Monitoring DiFX Jobs
Creating a New Experiment
Running a DiFX Job
Running Jobs With the Scheduler
Using the Real-Time Monitor
Problems You May Encounter (and What to Do About Them)

This document contains an end-to-end description of how the DiFX user interface can be used to run DiFX jobs. All steps in the process are described in roughly the sequence they would be employed in actually running a job. Because the GUI has many options that can cause branching paths in step-by-step instructions, what follows is only a description of a "sample" procedure for running a job. The specific needs of individual users, data and installations will likely require approaches that differ some, or possibly a lot. With this in mind, links are provided to other sections of the documentation that may provide additional details on each subject.

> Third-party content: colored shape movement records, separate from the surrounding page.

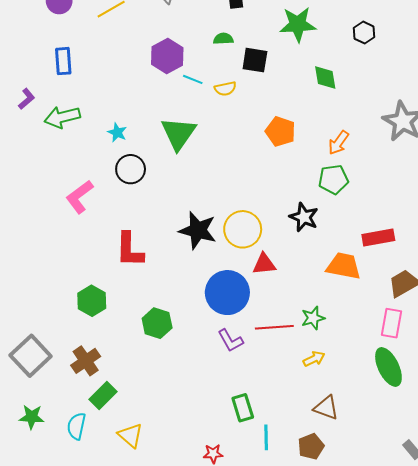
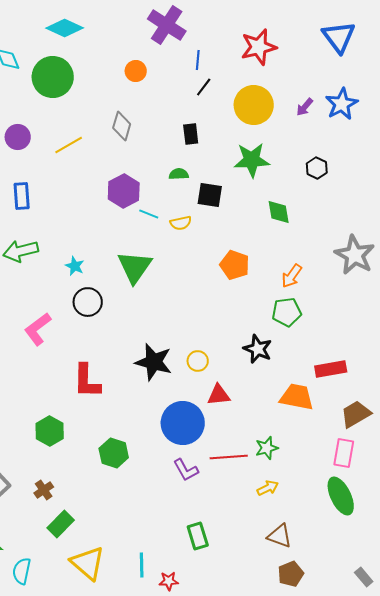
yellow circle: (243, 229) -> (198, 361), size x0.6
brown cross: (86, 361) -> (44, 490), size x0.7
cyan semicircle: (76, 426) -> (22, 571), moved
yellow triangle: (131, 435) -> (88, 563), size x1.4
cyan line: (266, 437) -> (142, 565), moved
brown pentagon: (311, 447) -> (291, 574), moved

This document is not a comprehensive tutorial on all of the functionality of DiFX itself. A good place to start looking for that sort of thing is here.

Install and Build

The DiFX GUI and its associated client process guiServer are part of the DiFX software tree. , currently located in the sub-directory:

	applications/gui

The Java archive (".jar") file used to run the GUI itself is in:

	applications/gui/gui/dist/gui.jar

This directory also contains a number of other ".jar" files that are necessary to run the GUI. If you want to move the GUI to another disk location it is best to simply copy the complete contents of the "dist" directory.

The top-level of this documentation is here:

	applications/gui/doc/intro.html

The guiServer application is also part of the DiFX software tree, in:

	application/guiServer

Using DiFX build procedures (such as difxbuild) will compile guiServer and install it and gui.jar file in the appropriate bin directories. The ".jar" files do not need compilation.

Startup and Connecting to the DiFX Host

There are two components to the DiFX GUI. A single instance of the server application guiServer runs on one of the processing nodes in the DiFX cluster (the processor running guiServer is often referred to in the documentation as the "DiFX Host" or the "DiFX head node"). GuiServer must by run by a user (not root for security reasons) that has read/write permissions over all data directories used by DiFX. This user must also be able to start processes on all other nodes using mpirun. It probably makes most sense to have the user that you normally use to run DiFX from the command line run guiServer.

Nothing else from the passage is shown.